HOW TO COMPLETE THIS TASK:
Every record needs to be repeated exactly; its pictures do not.

====

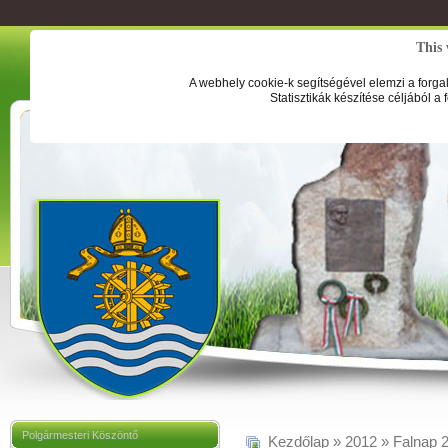
This 
A webhely cookie-k segítségével elemzi a forga
Statisztikák készítése céljából a
Polgármesteri Köszöntő
Kezdőlap
»
2012
»
Falnap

====

ANSWER SECTION:
This 
A webhely cookie-k segítségével elemzi a forga
Statisztikák készítése céljából a
Polgármesteri Köszöntő
Kezdőlap
»
2012
»
Falnap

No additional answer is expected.